[[ RECORDS SUPPLIED, beginning ]]

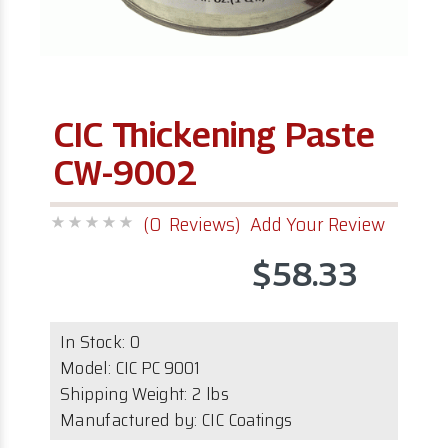
CIC Thickening Paste
CW-9002
(0 Reviews)
Add Your Review
$58.33
In Stock:
0
Model:
CIC PC 9001
Shipping Weight: 2 lbs
Manufactured by: CIC Coatings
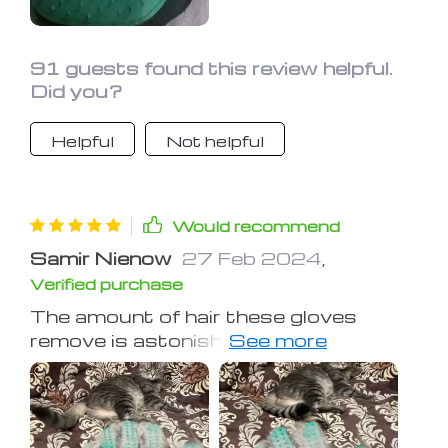
91 guests found this review helpful.
Did you?
Helpful
Not helpful
Would recommend
Samir Nienow
27 Feb 2024
,
Verified purchase
The amount of hair these gloves
remove is astonishing, surpassing
traditional brushes and requiring less
frequent cleaning. My dog loves the
sensation, equating it to a treat. The
gloves are especially useful outdoors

[[ RECORDS SUPPLIED, end ]]

* TASK GOAL *
Restate the data word for word and exclude every picture.

* OUTPUT *
CIC Thickening Paste
CW-9002
(0 Reviews)
Add Your Review
$58.33
In Stock:
0
Model:
CIC PC 9001
Shipping Weight: 2 lbs
Manufactured by: CIC Coatings
91 guests found this review helpful.
Did you?
Helpful
Not helpful
Would recommend
Samir Nienow
27 Feb 2024
,
Verified purchase
The amount of hair these gloves
remove is astonishing, surpassing
traditional brushes and requiring less
frequent cleaning. My dog loves the
sensation, equating it to a treat. The
gloves are especially useful outdoors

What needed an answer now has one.